Zu Anfang standen die Menschen an Straßenecken und beschworen lautstark den Weltuntergang. Seelsorger kamen in die Schule, um mit uns zu sprechen. Ich weiß noch, dass ich Mr Valencia von nebenan dabei beobachtete, Konservendosen und Wasserflaschen in seiner Garage zu stapeln, als bereitete er sich auf eine, wie es mir heute erscheint, viel geringfügigere Katastrophe vor.
Die Supermärkte waren bald leer, die Regale blank wie abgenagte Hühnerknochen.
Die Schnellstraßen waren sofort verstopft. Die Leute hörten die Nachrichten, und sie wollten weg. Familien quetschten sich in Minivans und überquerten Staatengrenzen. Sie huschten in alle Richtungen wie kleine Tiere, die plötzlich von einem Licht erfasst werden.
Aber natürlich konnte man nirgendwo auf der Erde hin.
2
D ie Meldung wurde an einem Samstag veröffentlicht.
Bei uns zu Hause zumindest hatte die Veränderung unbemerkt stattgefunden. Wir schliefen noch, als die Sonne an jenem Morgen aufging, und deshalb nahmen wir nichts Ungewöhnliches im Zeitablauf wahr. Diese letzten Stunden, bevor wir von der Verlangsamung erfuhren, sind mir – selbst nach all diesen Jahren – im Gedächtnis erhalten geblieben, als wären sie hinter Glas eingeschlossen.

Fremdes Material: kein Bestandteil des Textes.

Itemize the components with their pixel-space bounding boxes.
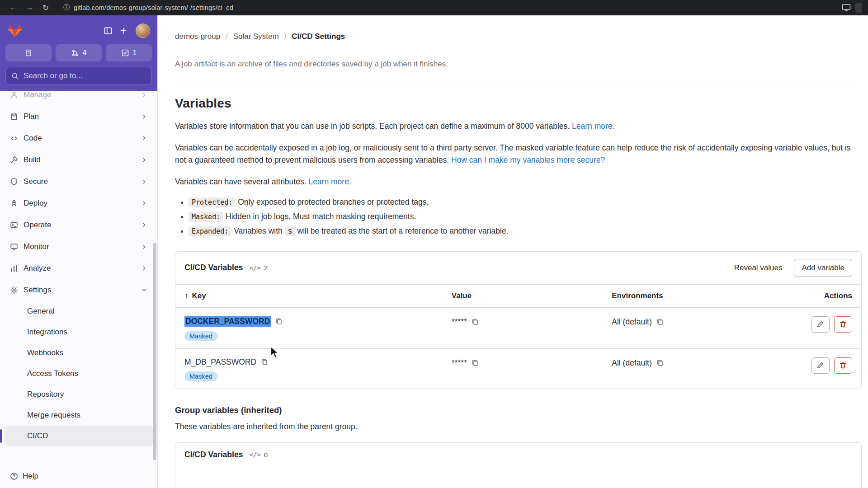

Meine Freundin Hanna hatte bei mir übernachtet, und wir lagen in Schlafsäcken auf dem Wohnzimmerfußboden, wo wir schon hundert andere Nächte nebeneinander geschlafen hatten. Beim Aufwachen hörten wir das Schnurren von Rasenmähermotoren und das Bellen von Hunden, das leise Quietschen eines Trampolins, auf dem die Zwillinge nebenan sprangen. In einer Stunde trügen wir beide blaue Fußballtrikots – die Haare aus dem Gesicht gebunden, Sonnenmilch aufgetragen, klackernde Stollen auf dem Fliesenboden.
»Ich hatte letzte Nacht einen total seltsamen Traum«, sagte Hanna. Sie lag auf dem Bauch, den Kopf auf einen Ellbogen gestützt, ihre langen blonden Haare klemmten zerzaust hinter den Ohren. Sie hatte eine gewisse dünne Schönheit, die ich auch gern gehabt hätte.
»Du hast immer seltsame Träume«, sagte ich.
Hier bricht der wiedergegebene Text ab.